The answer must reproduce all of the data below exactly and contain no images.

○ ○ ○ ○ ○ ○ ○

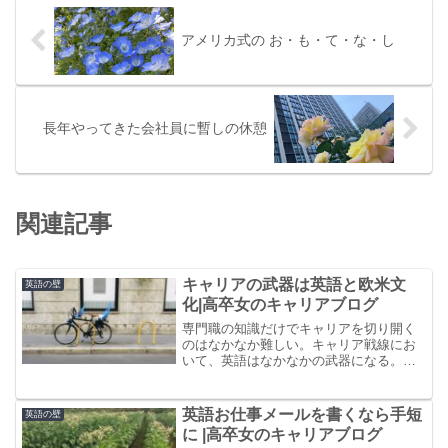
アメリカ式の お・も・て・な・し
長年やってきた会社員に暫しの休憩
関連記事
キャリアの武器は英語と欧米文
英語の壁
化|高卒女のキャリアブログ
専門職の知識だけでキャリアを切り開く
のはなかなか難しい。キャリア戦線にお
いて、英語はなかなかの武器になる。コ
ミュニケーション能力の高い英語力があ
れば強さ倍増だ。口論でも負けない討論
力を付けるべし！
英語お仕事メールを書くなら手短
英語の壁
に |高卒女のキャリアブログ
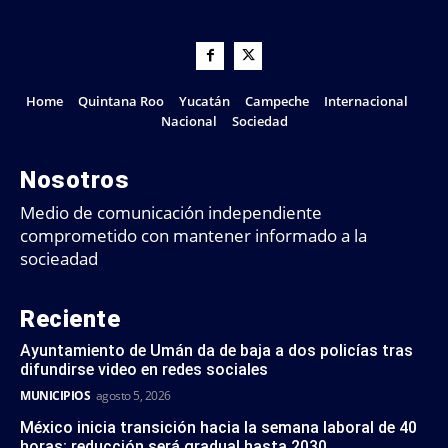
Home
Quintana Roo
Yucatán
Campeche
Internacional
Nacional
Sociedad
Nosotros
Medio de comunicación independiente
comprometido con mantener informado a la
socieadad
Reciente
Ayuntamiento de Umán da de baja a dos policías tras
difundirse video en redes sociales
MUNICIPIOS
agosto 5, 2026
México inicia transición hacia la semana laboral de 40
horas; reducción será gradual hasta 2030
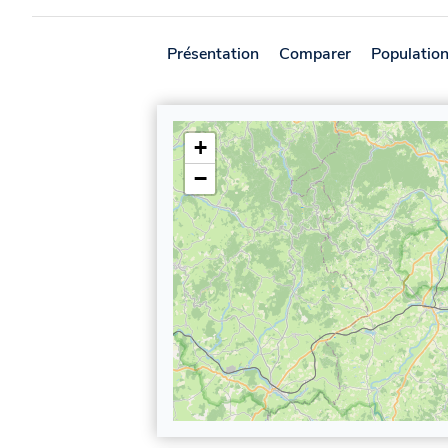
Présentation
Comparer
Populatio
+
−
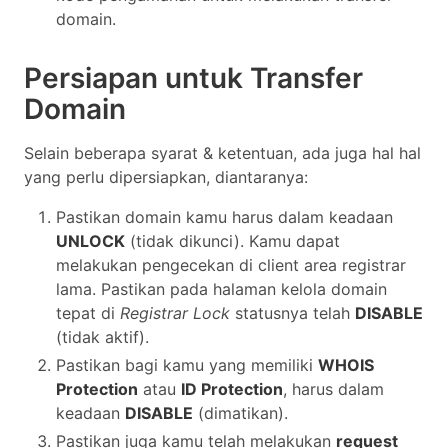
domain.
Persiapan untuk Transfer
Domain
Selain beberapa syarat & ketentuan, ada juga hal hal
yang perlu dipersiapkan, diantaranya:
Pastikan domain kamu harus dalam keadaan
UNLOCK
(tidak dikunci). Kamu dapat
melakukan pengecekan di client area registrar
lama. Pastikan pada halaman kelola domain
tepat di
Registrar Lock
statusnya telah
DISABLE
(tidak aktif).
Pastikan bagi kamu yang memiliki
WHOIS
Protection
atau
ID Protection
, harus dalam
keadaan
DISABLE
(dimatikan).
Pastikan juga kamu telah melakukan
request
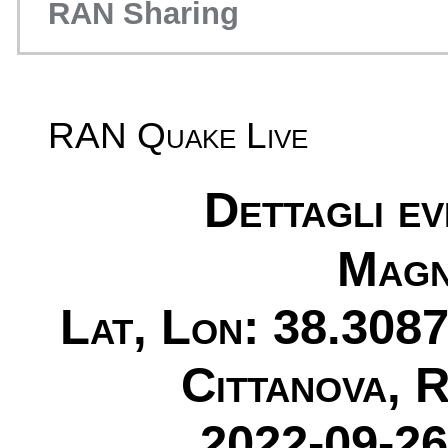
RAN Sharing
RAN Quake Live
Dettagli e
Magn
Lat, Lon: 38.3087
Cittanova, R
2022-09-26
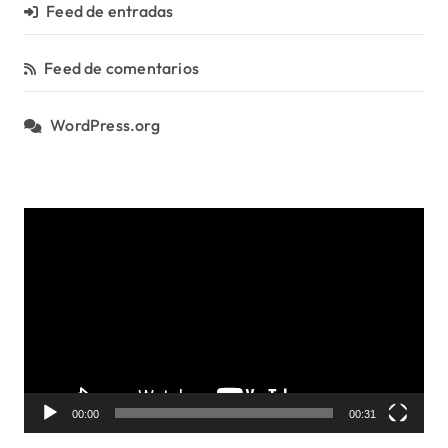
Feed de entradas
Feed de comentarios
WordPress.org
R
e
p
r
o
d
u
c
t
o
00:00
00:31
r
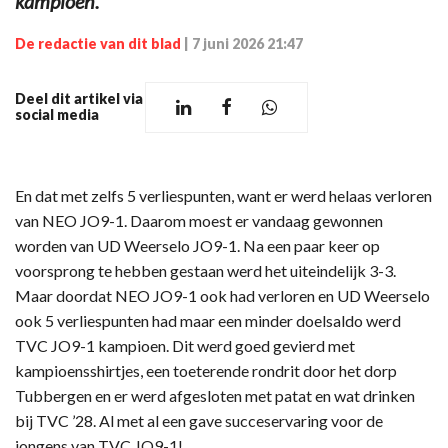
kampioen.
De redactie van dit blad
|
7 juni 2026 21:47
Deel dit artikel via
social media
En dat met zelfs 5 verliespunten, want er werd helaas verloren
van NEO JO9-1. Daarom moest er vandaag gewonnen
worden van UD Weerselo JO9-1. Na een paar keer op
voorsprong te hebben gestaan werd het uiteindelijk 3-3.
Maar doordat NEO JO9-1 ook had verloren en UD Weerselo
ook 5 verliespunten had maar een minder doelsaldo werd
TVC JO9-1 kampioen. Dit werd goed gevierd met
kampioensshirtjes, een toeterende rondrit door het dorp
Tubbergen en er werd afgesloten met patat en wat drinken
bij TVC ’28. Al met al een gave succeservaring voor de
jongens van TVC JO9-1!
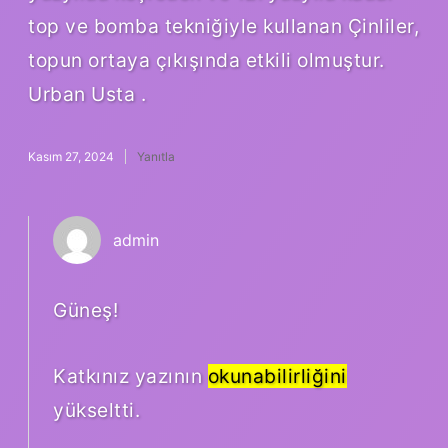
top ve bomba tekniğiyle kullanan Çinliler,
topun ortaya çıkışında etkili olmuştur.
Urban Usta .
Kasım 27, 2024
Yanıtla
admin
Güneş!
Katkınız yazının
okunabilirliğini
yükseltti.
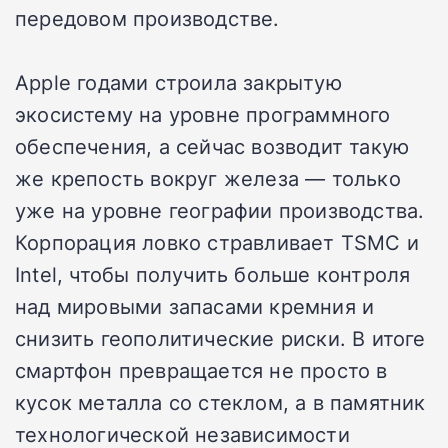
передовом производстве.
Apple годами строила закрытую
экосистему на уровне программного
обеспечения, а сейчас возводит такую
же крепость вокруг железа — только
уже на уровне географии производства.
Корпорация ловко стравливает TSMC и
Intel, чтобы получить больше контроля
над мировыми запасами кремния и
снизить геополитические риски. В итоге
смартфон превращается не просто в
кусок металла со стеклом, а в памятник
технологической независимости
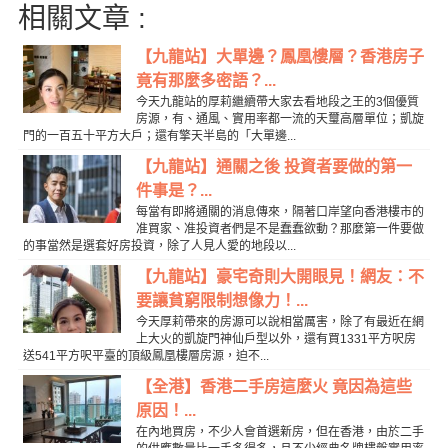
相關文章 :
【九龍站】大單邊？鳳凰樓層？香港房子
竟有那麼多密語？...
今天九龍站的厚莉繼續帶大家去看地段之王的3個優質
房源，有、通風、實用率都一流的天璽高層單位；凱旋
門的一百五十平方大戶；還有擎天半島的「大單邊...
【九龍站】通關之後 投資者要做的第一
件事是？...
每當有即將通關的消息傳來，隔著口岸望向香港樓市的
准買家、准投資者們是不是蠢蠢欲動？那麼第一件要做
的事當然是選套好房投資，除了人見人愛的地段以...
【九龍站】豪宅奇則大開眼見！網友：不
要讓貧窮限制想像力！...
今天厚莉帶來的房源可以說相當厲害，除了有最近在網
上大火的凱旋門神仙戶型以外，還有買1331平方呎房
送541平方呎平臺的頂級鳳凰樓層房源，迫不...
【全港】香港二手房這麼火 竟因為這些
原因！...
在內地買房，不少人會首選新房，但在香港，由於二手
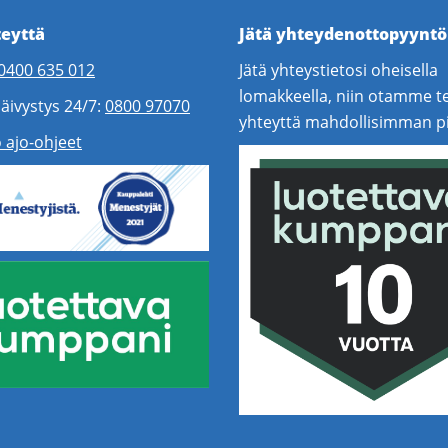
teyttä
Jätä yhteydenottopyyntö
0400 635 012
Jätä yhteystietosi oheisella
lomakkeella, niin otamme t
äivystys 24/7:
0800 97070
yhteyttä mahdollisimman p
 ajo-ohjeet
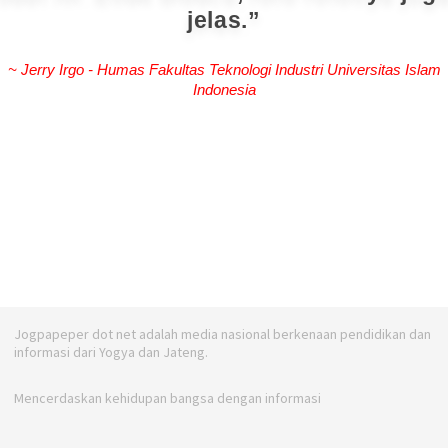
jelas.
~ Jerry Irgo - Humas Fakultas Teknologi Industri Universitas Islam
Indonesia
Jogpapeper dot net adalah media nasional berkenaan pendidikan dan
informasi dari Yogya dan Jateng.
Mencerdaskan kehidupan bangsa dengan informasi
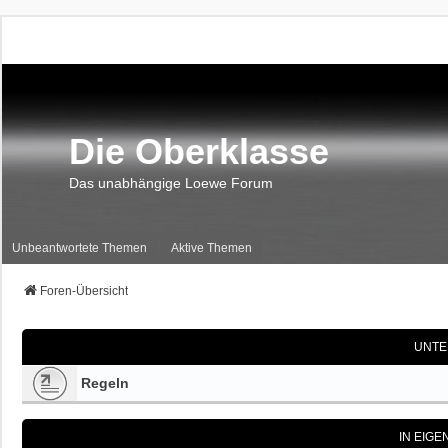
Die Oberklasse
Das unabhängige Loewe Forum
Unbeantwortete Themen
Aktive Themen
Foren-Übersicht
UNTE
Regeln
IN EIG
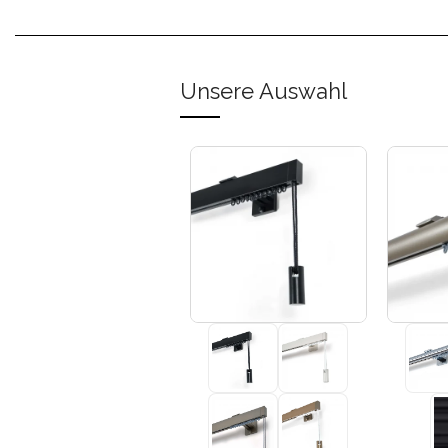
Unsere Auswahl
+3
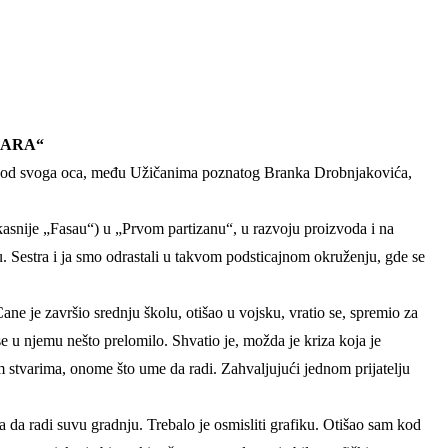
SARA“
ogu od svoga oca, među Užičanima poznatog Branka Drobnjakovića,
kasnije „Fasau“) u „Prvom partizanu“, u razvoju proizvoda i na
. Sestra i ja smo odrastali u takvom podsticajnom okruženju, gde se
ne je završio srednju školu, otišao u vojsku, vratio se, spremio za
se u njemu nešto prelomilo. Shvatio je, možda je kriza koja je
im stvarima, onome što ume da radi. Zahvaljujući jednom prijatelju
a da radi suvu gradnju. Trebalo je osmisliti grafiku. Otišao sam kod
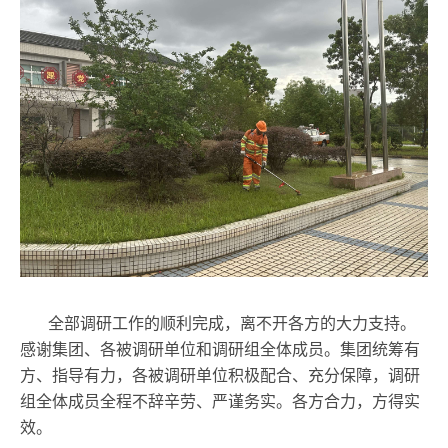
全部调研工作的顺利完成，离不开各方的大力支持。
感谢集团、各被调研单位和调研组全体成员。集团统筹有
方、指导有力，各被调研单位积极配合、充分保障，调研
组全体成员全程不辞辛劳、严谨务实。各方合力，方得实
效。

○ ○ ○ ○ ○ ○ ○

» **ANSWER TO THIS EXERCISE**:
アメリカ式の お・も・て・な・し
長年やってきた会社員に暫しの休憩
関連記事
キャリアの武器は英語と欧米文
英語の壁
化|高卒女のキャリアブログ
専門職の知識だけでキャリアを切り開く
のはなかなか難しい。キャリア戦線にお
いて、英語はなかなかの武器になる。コ
ミュニケーション能力の高い英語力があ
れば強さ倍増だ。口論でも負けない討論
力を付けるべし！
英語お仕事メールを書くなら手短
英語の壁
に |高卒女のキャリアブログ
Home
Quintana Roo
Yucatán
Campeche
Internacional
Nacional
Sociedad
Nosotros
Medio de comunicación independiente
comprometido con mantener informado a la
socieadad
Reciente
Ayuntamiento de Umán da de baja a dos policías tras
difundirse video en redes sociales
MUNICIPIOS
agosto 5, 2026
México inicia transición hacia la semana laboral de 40
horas; reducción será gradual hasta 2030
Présentation
Comparer
Populatio
+
−
domain.
Persiapan untuk Transfer
Domain
Selain beberapa syarat & ketentuan, ada juga hal hal
yang perlu dipersiapkan, diantaranya:
Pastikan domain kamu harus dalam keadaan
UNLOCK
(tidak dikunci). Kamu dapat
melakukan pengecekan di client area registrar
lama. Pastikan pada halaman kelola domain
tepat di
Registrar Lock
statusnya telah
DISABLE
(tidak aktif).
Pastikan bagi kamu yang memiliki
WHOIS
Protection
atau
ID Protection
, harus dalam
keadaan
DISABLE
(dimatikan).
Pastikan juga kamu telah melakukan
request
RAN Sharing
RAN Quake Live
Dettagli e
Magn
Lat, Lon: 38.3087
Cittanova, R
2022-09-26
Feed de entradas
Feed de comentarios
WordPress.org
R
e
p
r
o
d
u
c
t
o
00:00
00:31
r
kampioen.
De redactie van dit blad
|
7 juni 2026 21:47
Deel dit artikel via
social media
En dat met zelfs 5 verliespunten, want er werd helaas verloren
van NEO JO9-1. Daarom moest er vandaag gewonnen
worden van UD Weerselo JO9-1. Na een paar keer op
voorsprong te hebben gestaan werd het uiteindelijk 3-3.
Maar doordat NEO JO9-1 ook had verloren en UD Weerselo
ook 5 verliespunten had maar een minder doelsaldo werd
TVC JO9-1 kampioen. Dit werd goed gevierd met
kampioensshirtjes, een toeterende rondrit door het dorp
Tubbergen en er werd afgesloten met patat en wat drinken
bij TVC ’28. Al met al een gave succeservaring voor de
jongens van TVC JO9-1!
top ve bomba tekniğiyle kullanan Çinliler,
topun ortaya çıkışında etkili olmuştur.
Urban Usta .
Kasım 27, 2024
Yanıtla
admin
Güneş!
Katkınız yazının
okunabilirliğini
yükseltti.
передовом производстве.
Apple годами строила закрытую
экосистему на уровне программного
обеспечения, а сейчас возводит такую
же крепость вокруг железа — только
уже на уровне географии производства.
Корпорация ловко стравливает TSMC и
Intel, чтобы получить больше контроля
над мировыми запасами кремния и
снизить геополитические риски. В итоге
смартфон превращается не просто в
кусок металла со стеклом, а в памятник
технологической независимости
相關文章 :
【九龍站】大單邊？鳳凰樓層？香港房子
竟有那麼多密語？...
今天九龍站的厚莉繼續帶大家去看地段之王的3個優質
房源，有、通風、實用率都一流的天璽高層單位；凱旋
門的一百五十平方大戶；還有擎天半島的「大單邊...
【九龍站】通關之後 投資者要做的第一
件事是？...
每當有即將通關的消息傳來，隔著口岸望向香港樓市的
准買家、准投資者們是不是蠢蠢欲動？那麼第一件要做
的事當然是選套好房投資，除了人見人愛的地段以...
【九龍站】豪宅奇則大開眼見！網友：不
要讓貧窮限制想像力！...
今天厚莉帶來的房源可以說相當厲害，除了有最近在網
上大火的凱旋門神仙戶型以外，還有買1331平方呎房
送541平方呎平臺的頂級鳳凰樓層房源，迫不...
【全港】香港二手房這麼火 竟因為這些
原因！...
在內地買房，不少人會首選新房，但在香港，由於二手
teyttä
Jätä yhteydenottopyyntö
0400 635 012
Jätä yhteystietosi oheisella
lomakkeella, niin otamme t
äivystys 24/7:
0800 97070
yhteyttä mahdollisimman p
 ajo-ohjeet
jelas.
~ Jerry Irgo - Humas Fakultas Teknologi Industri Universitas Islam
Indonesia
Jogpapeper dot net adalah media nasional berkenaan pendidikan dan
informasi dari Yogya dan Jateng.
Mencerdaskan kehidupan bangsa dengan informasi
Die Oberklasse
Das unabhängige Loewe Forum
Unbeantwortete Themen
Aktive Themen
Foren-Übersicht
UNTE
Regeln
IN EIG
Unsere Auswahl
+3
SARA“
ogu od svoga oca, među Užičanima poznatog Branka Drobnjakovića,
kasnije „Fasau“) u „Prvom partizanu“, u razvoju proizvoda i na
. Sestra i ja smo odrastali u takvom podsticajnom okruženju, gde se
ne je završio srednju školu, otišao u vojsku, vratio se, spremio za
se u njemu nešto prelomilo. Shvatio je, možda je kriza koja je
im stvarima, onome što ume da radi. Zahvaljujući jednom prijatelju
a da radi suvu gradnju. Trebalo je osmisliti grafiku. Otišao sam kod
全部调研工作的顺利完成，离不开各方的大力支持。
感谢集团、各被调研单位和调研组全体成员。集团统筹有
方、指导有力，各被调研单位积极配合、充分保障，调研
组全体成员全程不辞辛劳、严谨务实。各方合力，方得实
效。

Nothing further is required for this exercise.